TOWN OF EVANS NY --- Fire Prevention Week may have passed, but there are still plenty of valuable fire safety lessons to be learned. Smoke detectors save lives. And, if your house catches on fire: get out and stay out.
Evans Center and Highland Volunteer Firefighters responded to a report of a fire in a mobile home trailer on Northwood Drive in Triton Valley Estates around midnight on Wednesday -- October 24, 2007.
Town of Evans Police Officer Mike Kauzala was first on scene and reported that the lone occupant of the trailer had escaped the fire. Light smoke was seeping from the eaves when Evans Center Fire Chiefs Bruce Green Jr. and Tiger Schmittendorf arrived a few minutes later. Green took command of the fire as Schmittendorf went to investigate.
But, what's most important to this story is what happened before the fire department arrived.
An interview with the occupant the day after the fire revealed some disturbing details. Bob Voelker, 52, reported that he was cooking some hamburgers on an electric grille on the countertop when he went into the living room to watch the World Series. Voelker subsequently fell asleep in a recliner near the door. He awoke much later to the piercing sound of the smoke alarm beeping.
"All of the kitchen cabinets were on fire. The smoke was so thick, I'm sure that I was not far from never waking up again," said Voelker. Voelker indicated he ran outside, only to return twice. "I ran outside and all of the other trailers were dark. No one would have discovered the fire until it was too late -- for me."
It was apparently his second trip back into the residence that caused him to ingest too much smoke. After retrieving some belongings, the storm door got locked and jammed, blocking his escape. The only other door out was on the other side of the fire, in the utility room. He began to panic and could no longer hold his breath.
After some long tense moments, the door finally released and the resident spilled out on to the sidewalk, coughing and choking on the smoke. He would be transported to Lake Shore Hospital for symptoms of smoke inhalation.
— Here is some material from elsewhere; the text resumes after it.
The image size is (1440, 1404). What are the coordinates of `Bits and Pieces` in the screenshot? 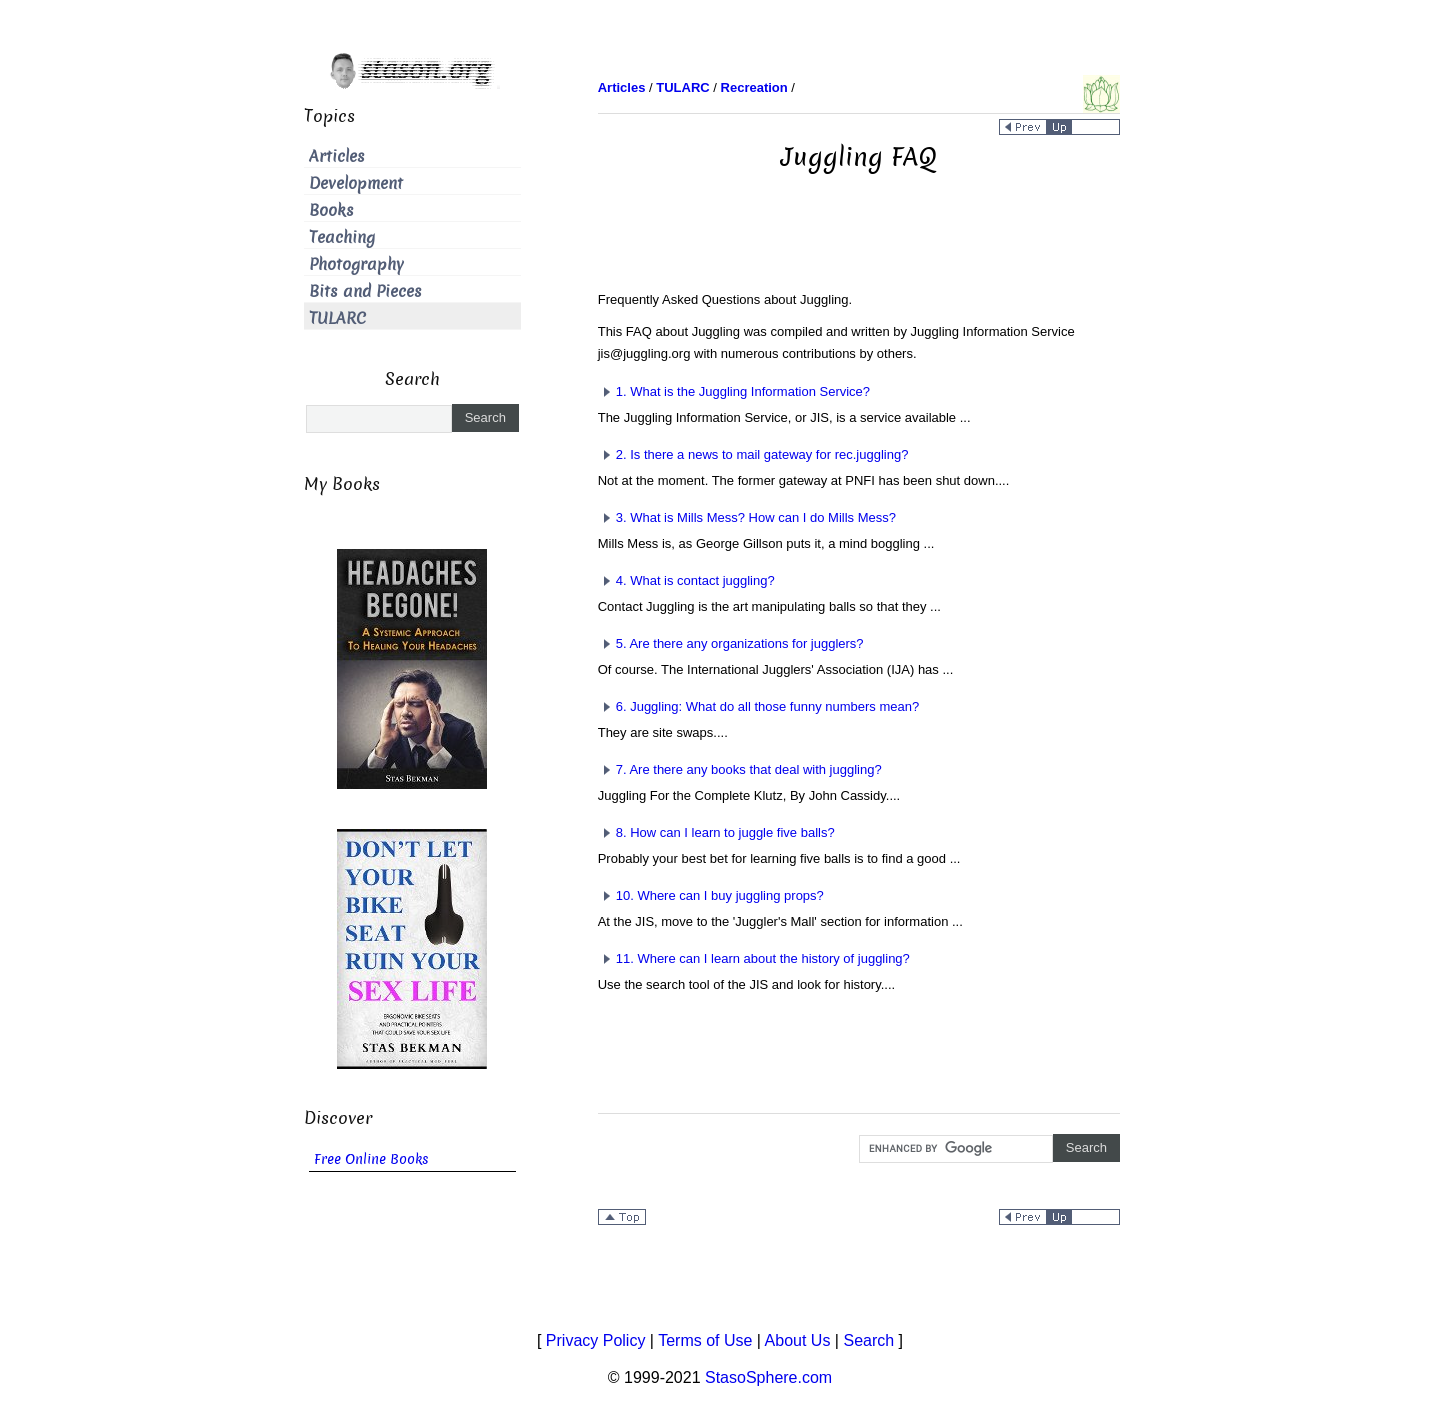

Evans Center Volunteer Firefighters were at their Erie Road fire station when the alarm came in. Evans Center's Engine 2 rolled up and secured a supply line from the hydrant directly in front of the residence to the truck. They stretched an attack hose line to the front door and donned their air masks. The smoke was banked down to less than a foot off the floor but was light gray in color. The crew used their Scott thermal imager to identify significant heat coming from the kitchen to their right, locating the seat of the fire. The smoke started to turn black and increased in density as the crew set up. An orange glow was visible on the kitchen floor.
Once positioned inside the door, the operations chief called for the kitchen windows to be vented by Highland's fire crew. Breaking the windows improved their visibility and allowed the trapped heat and smoke to escape, but expectedly introduced fresh oxygen to the room. The kitchen fire flared up momentarily and firefighters opened the nozzle to cool down the ceiling and knock down the main body of fire, using only 50 gallons or so of water.
Another team of firefighters was immediately sent inside to open windows and begin salvage and overhaul operations, covering all of the furniture and belongings with tarps. Interior crews pulled the ceiling in the kitchen to ensure that the fire hadn???t extended beyond the contents.
"I am very proud of our firefighters," said Schmittendorf. "They were out (of the station) quick. They were in quick and they put the fire out quickly, with a minimal amount of damage to the structure and contents. Everything gets easier after that. It was a great team effort."
A well coordinated attack can reduce damage and improve property conservation. Crews mounted fans in the windows and just outside the front door. This pushing and pulling effect quickly cleared the large volume of smoke that had filled the trailer.